MIN_BY and MAX_BY Functions in Snowflake

Spread the love

MIN_BY and MAX_BY Functions in Snowflake

MIN_BY and MAX_BY are aggregate functions in Snowflake that calculate the minimum or maximum value of a column and return the value of another column in that row.

Syntax

MIN_BY( <column_1>, <column_2> [ , <maximum_number_of_values_to_return> ] )
MAX_BY( <column_1>, <column_2> [ , <maximum_number_of_values_to_return> ] )

Arguments

Requiredcolumn_1Column whose value is to be returned
column_2Column on which the min or max aggregation is performed
Optionalmaximum_number_of_values_to_returnConstant number specifying the maximum values to be returned.

Implementation and Use Cases with examples

Let us understand the implementation and use cases of these functions using the following sample SALES data set.

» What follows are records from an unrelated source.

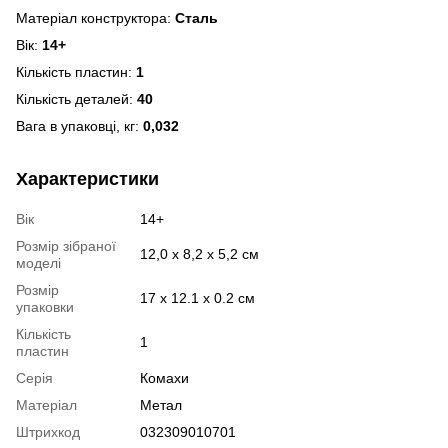
Матеріал конструктора:
Сталь
Вік:
14+
Кількість пластин:
1
Кількість деталей:
40
Вага в упаковці, кг:
0,032
Характеристики
Вік
14+
Розмір зібраної
12,0 x 8,2 x 5,2 см
моделі
Розмір
17 х 12.1 х 0.2 см
упаковки
Кількість
1
пластин
Серія
Комахи
Матеріал
Метал
Штрихкод
032309010701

----------------------------------------------
|"PRODUCT_ID"  |"SALE_DATE"  |"SALE_AMOUNT"  |
----------------------------------------------
|101           |2024-01-01   |200.00         |
|101           |2024-01-02   |150.00         |
|101           |2024-01-03   |220.00         |
|102           |2024-01-02   |190.00         |
|102           |2024-01-03   |155.00         |
|102           |2024-01-04   |160.00         |
|103           |2024-01-03   |300.00         |
|103           |2024-01-04   |330.00         |
|103           |2024-01-05   |310.00         |
----------------------------------------------

For example, if we wanted to calculate the value of the least sale amount, we could use the MIN(SALE_AMOUNT) expression to calculate the value. But if, instead, we wanted to return the SALE_DATE on which the least sale was registered, it would be a multi-step process, first to calculate the minimum sale amount, and then to find the date based on that minimum value.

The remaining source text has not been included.